Wild-type and domain-swapped extracellular domains of human Dsg1 and Dsg3 were produced by baculovirus and used as competitors in ELISA as described in the Materials and Methods section. The molecular structure of domain-swapped molecules is shown. “+,” greater than 40% inhibition.

Figure 5. A monovalent monoclonal anti-Dsg1 scFv causes typical PF blister formation in neonatal mice and human skin

(a) Passive transfer of anti-Dsg1 scFvs into neonatal mice. Images were taken 6 hours after subcutaneous injection of scFvs. The gross appearance of the mice, and their skin histology and direct immunofluorescence are shown. Injection of 3-30/3h scFv caused gross blisters on the back (arrow), due to blistering in the granular layer of the epidermis. Direct immunofluorescence showed binding of these scFvs to the cell surface of the mouse epidermis (brackets indicate stratum corneum). (b) Pathogenicity assay using human skin. Anti-Dsg1 scFvs were injected into human skin specimens that were then cultured for 24 hours. Histology and direct immunofluorescence of the skin are shown. All scFvs, except 3-9⁴/O18O8, bound to the cell surface of epidermal keratinocytes. 3-7/1e and 3-30/3h caused PF-like superficial epidermal blisters.

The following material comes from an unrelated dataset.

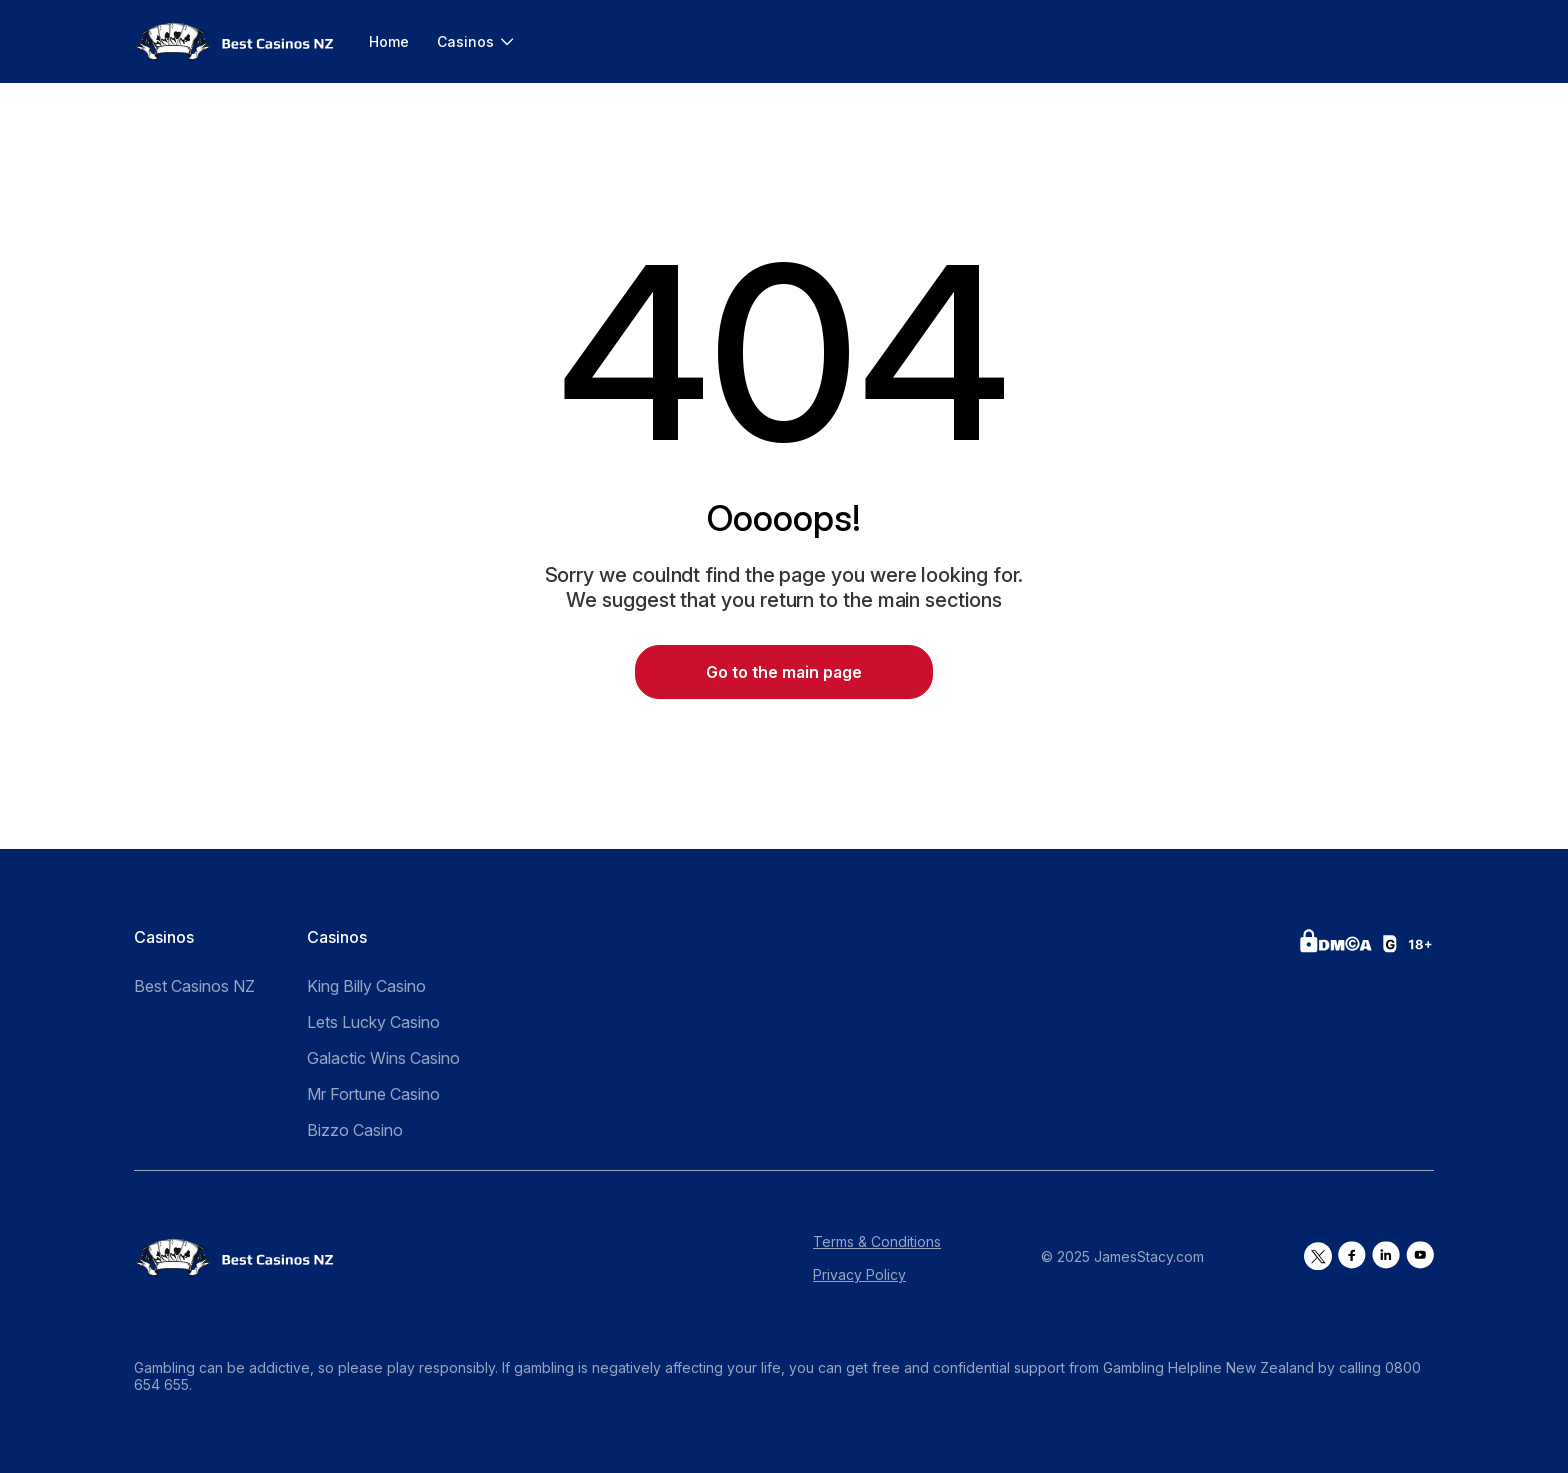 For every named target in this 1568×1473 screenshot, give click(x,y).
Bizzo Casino (355, 1130)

Figure 6. Multiple pemphigus sera target the same or nearby epitopes defined by anti-Dsg1 scFvs

(a) Six PF sera, five mucocutaneous PV sera containing Dsg1 and Dsg3 antibodies (PV(3+1)), three mucosal PV sera containing only Dsg3 antibody (PV (3)), and a normal control serum (N) were used to block the binding of pathogenic scFv clone 3-30/3h to Dsg1. All PF sera and all PV(3+1) sera tested inhibit the binding of 3-30/3h. (b) The binding of PF sera to Dsg1 was blocked by poly scFvs P3 (a mixture of scFvs derived from clones that bind Dsg1 after three rounds of routine pannings, and which contain almost all non-pathogenic scFvs as shown from previous characterization of these clones), pathogenic scFvs (3-07/1e and 3-30/3h), or a combination of poly scFvs P3 and pathogenic scFvs. Serum from PF patient 1 from which the phage library was made (PF1-nlib) and four other PF sera were tested. These results show that the scFv isolated by phage display from PF patient 1 block most epitopes bound by other PF sera and that other PF sera bind the epitopes (or nearby epitopes) defined by the two pathogenic clones. Clones 3-07 and 3-30 provide most of the inhibition of PF sera but are minor components of the poly scFv from the third panning (P3), which alone does not inhibit well most of the PF sera.